One tweet said, “Ima whack that US attorney general.” Investigators believe he meant either U.S. Attorney Andrew Luger, who held a press conference about the arrests earlier in the week, or the assistant U.S. Attorney who is prosecuting the case.
Another tweet said, “The feds are getting two choices. Either they gon free my bros or they gon have a massacre happen then they gon take me too.”
Said is also accused of trying to retaliate against an informant who aided the federal investigation.
Said’s attorney did not return a call for comment Friday night. Said will be detained until a hearing next Wednesday.
The arrests of the six men, all of Somali descent, created tension in Minnesota’s Somali community, the largest in the United States. Since 2007, more than 22 young Somali men have traveled from Minnesota to Somalia to join the militant group al-Shabab. Authorities have also said a handful of Minnesota residents have traveled to Syria to fight with militants in the past year.
The six men were charged after a 10-month investigation that was aided by recordings made by a man who once planned to travel to Syria himself, but then decided to cooperate. Court testimony about the use of an informant, along with the judge’s decision to detain the men, prompted angry reaction from some of the roughly 200 local Somalis who attended Thursday’s hearing.
Meanwhile, a man accused of trying to travel to Syria to join the Islamic State group will be sent from California to Minnesota to face charges.
U.S. Magistrate Judge Karen S. Crawford in San Diego signed a warrant for the removal of Mohamad Farah.
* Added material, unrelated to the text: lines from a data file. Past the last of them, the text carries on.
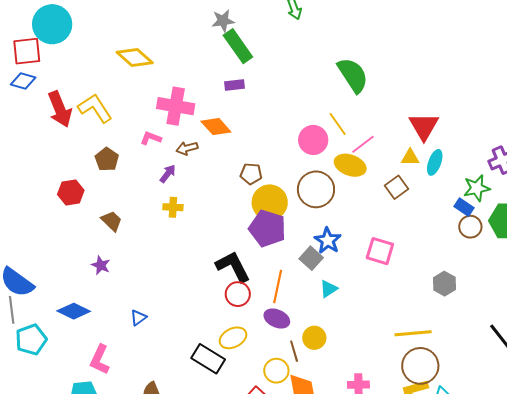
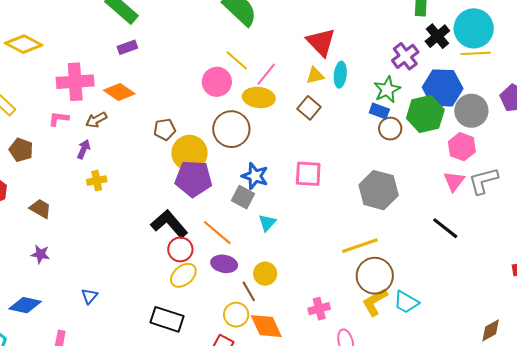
gray hexagon: (444, 284) -> (379, 190), size x1.6
orange line: (278, 286) -> (217, 233), turned -48
yellow ellipse: (233, 338) -> (183, 275), moved

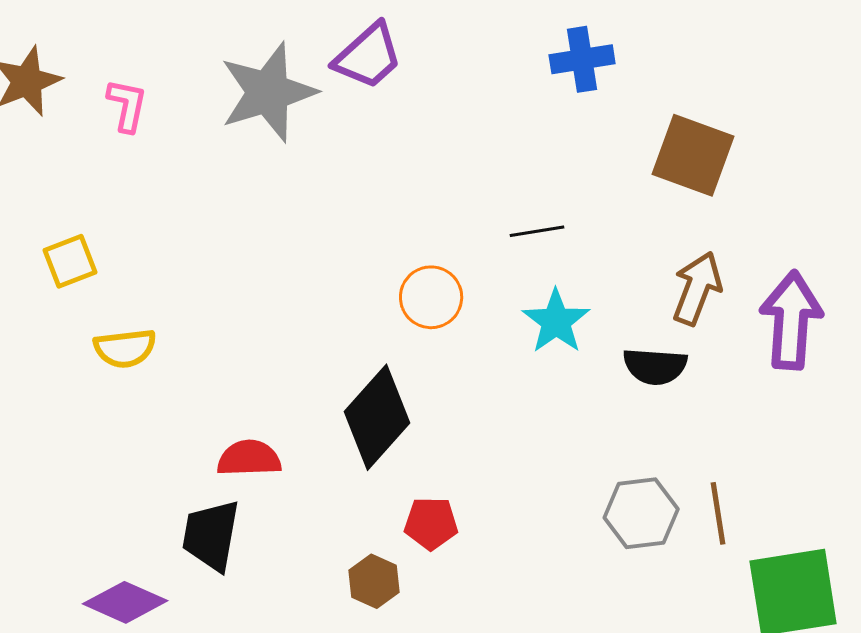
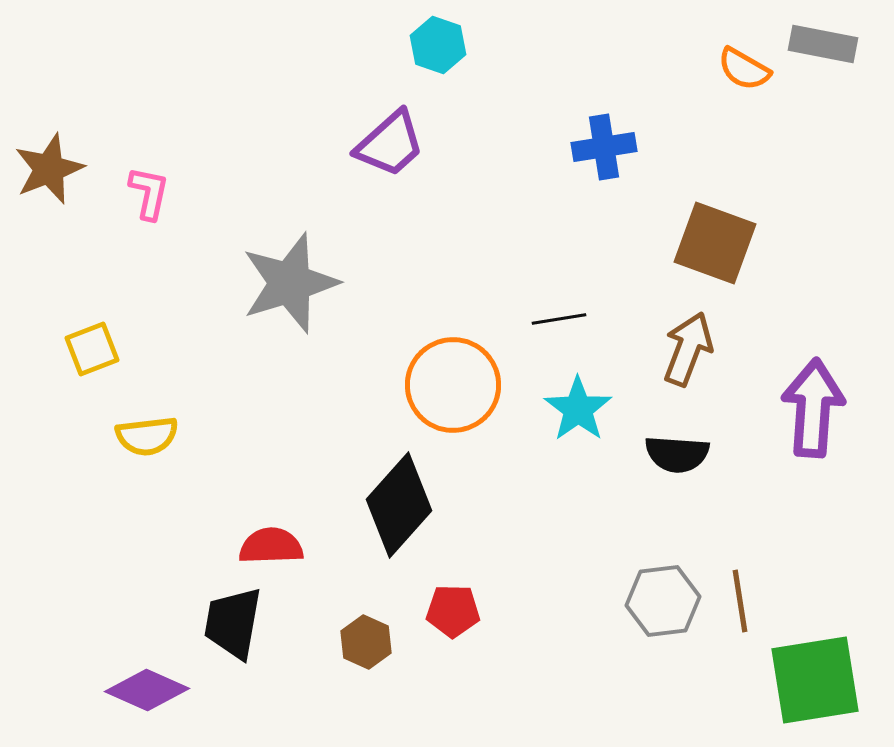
gray star: (268, 92) -> (290, 283), moved
brown arrow: (697, 288) -> (688, 349), moved
orange circle: (431, 297) -> (453, 385), size x1.5
brown hexagon: (374, 581) -> (366, 642), moved

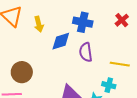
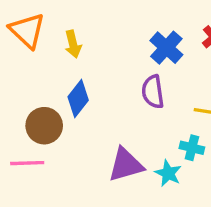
blue cross: (83, 22) -> (166, 48), moved, turned 30
blue diamond: (61, 41) -> (78, 99), moved, turned -35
The FBI arrested Farah and Abdurahman Daud last weekend in San Diego. They are among the six men charged in a criminal complaint unsealed Monday with conspiracy to support a foreign terrorist organization. The four others were arrested in Minnesota and authorities say the six are friends.
The complaint says the men planned to reach Syria by going to nearby countries from Minneapolis, San Diego or New York City.
A hearing is scheduled for Daud in San Diego on April 30.